PROBLEM STATEMENT | Note how many lines of the data below hold the word "Good", then give that number with no other text.

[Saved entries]
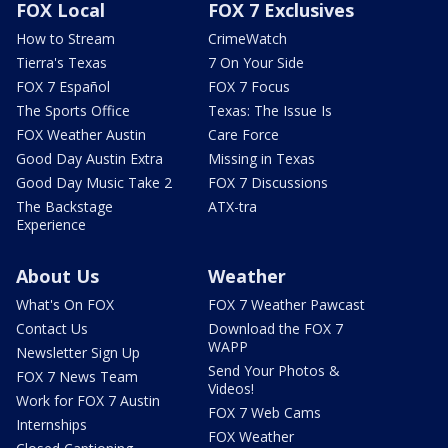
FOX Local
FOX 7 Exclusives
How to Stream
CrimeWatch
Tierra's Texas
7 On Your Side
FOX 7 Español
FOX 7 Focus
The Sports Office
Texas: The Issue Is
FOX Weather Austin
Care Force
Good Day Austin Extra
Missing in Texas
Good Day Music Take 2
FOX 7 Discussions
The Backstage
ATX-tra
Experience
About Us
Weather
What's On FOX
FOX 7 Weather Pawcast
Contact Us
Download the FOX 7
WAPP
Newsletter Sign Up
Send Your Photos &
FOX 7 News Team
Videos!
Work for FOX 7 Austin
FOX 7 Web Cams
Internships
FOX Weather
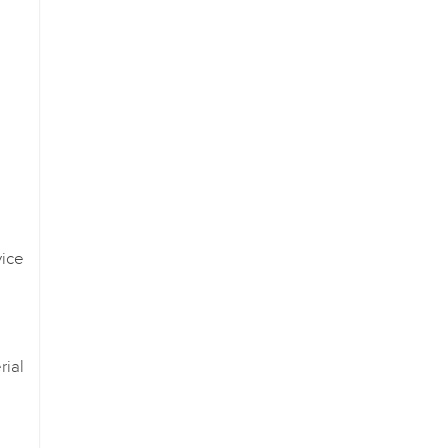
ice
ial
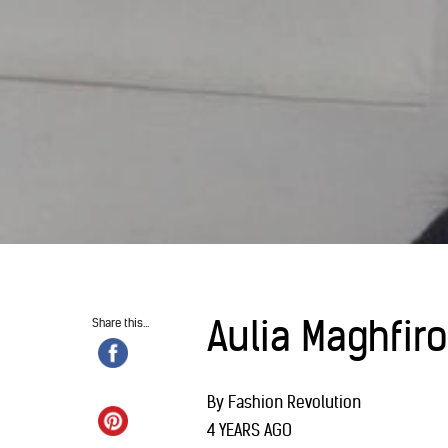
Aulia Maghfir
Share this...
By Fashion Revolution
4 YEARS AGO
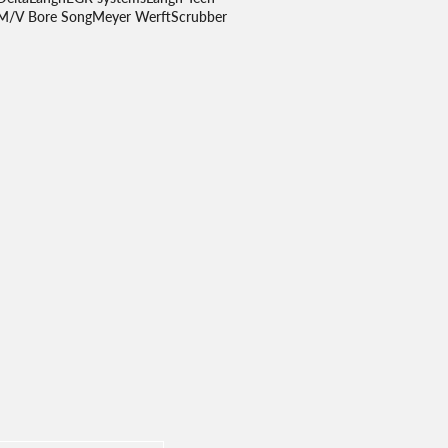
M/V Bore Song
Meyer Werft
Scrubber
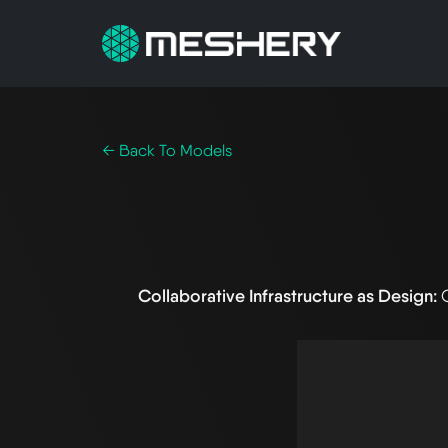
← Back To Models
Collaborative Infrastructure as Design:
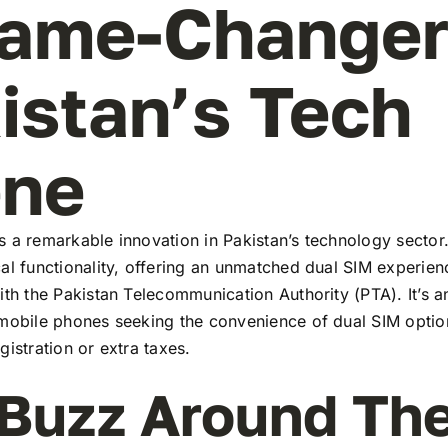
ame-Changer
istan’s Tech
ene
 a remarkable innovation in Pakistan’s technology sector
al functionality, offering an unmatched dual SIM experie
ith the Pakistan Telecommunication Authority (PTA). It’s a
 mobile phones seeking the convenience of dual SIM optio
gistration or extra taxes.
Buzz Around Th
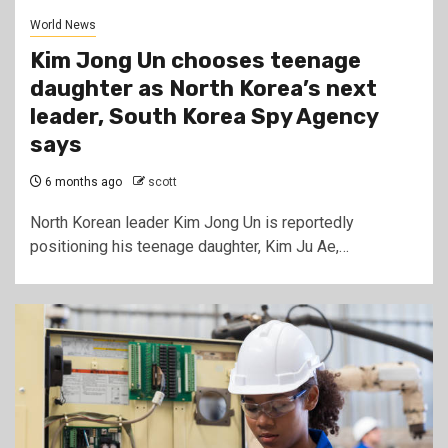
World News
Kim Jong Un chooses teenage
daughter as North Korea’s next
leader, South Korea Spy Agency
says
6 months ago
scott
North Korean leader Kim Jong Un is reportedly
positioning his teenage daughter, Kim Ju Ae,…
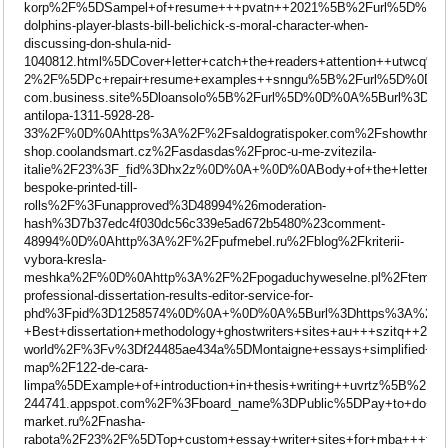
korp%2F%5DSampel+of+resume+++pvatn++2021%5B%2Furl%5D%0D%
dolphins-player-blasts-bill-belichick-s-moral-character-when-
discussing-don-shula-nid-
1040812.html%5DCover+letter+catch+the+readers+attention++utw
2%2F%5DPc+repair+resume+examples++snngu%5B%2Furl%5D%0D%0A
com.business.site%5Dloansolo%5B%2Furl%5D%0D%0A%5Burl%3
antilopa-1311-5928-28-
33%2F%0D%0Ahttps%3A%2F%2Fsaldogratispoker.com%2Fshowthre
shop.coolandsmart.cz%2Fasdasdas%2Fproc-u-me-zvitezila-
italie%2F23%3F_fid%3Dhx2z%0D%0A+%0D%0ABody+of+the+letter+f
bespoke-printed-till-
rolls%2F%3Funapproved%3D48994%26moderation-
hash%3D7b37edc4f030dc56c339e5ad672b5480%23comment-
48994%0D%0Ahttp%3A%2F%2Fpufmebel.ru%2Fblog%2Fkriterii-
vybora-kresla-
meshka%2F%0D%0Ahttp%3A%2F%2Fpogaduchyweselne.pl%2Ftemat-
professional-dissertation-results-editor-service-for-
phd%3Fpid%3D1258574%0D%0A+%0D%0A%5Burl%3Dhttps%3A%2F%2Fwww
+Best+dissertation+methodology+ghostwriters+sites+au+++szitq
world%2F%3Fv%3Df24485ae434a%5DMontaigne+essays+simplified++
map%2F122-de-cara-
limpa%5DExample+of+introduction+in+thesis+writing++uvrtz%5B%
244741.appspot.com%2F%3Fboard_name%3DPublic%5DPay+to+do+
market.ru%2Fnasha-
rabota%2F23%2F%5DTop+custom+essay+writer+sites+for+mb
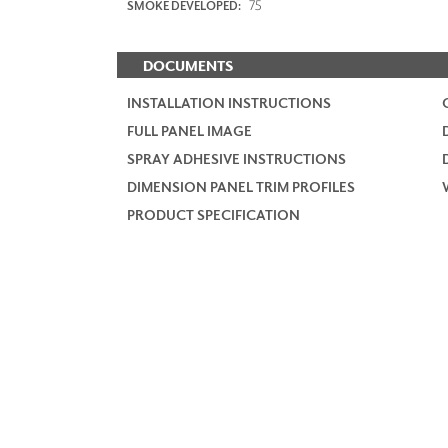
75
SMOKE DEVELOPED:
DOCUMENTS
INSTALLATION INSTRUCTIONS
FULL PANEL IMAGE
SPRAY ADHESIVE INSTRUCTIONS
DIMENSION PANEL TRIM PROFILES
PRODUCT SPECIFICATION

RESULT OF THIS TASK | 2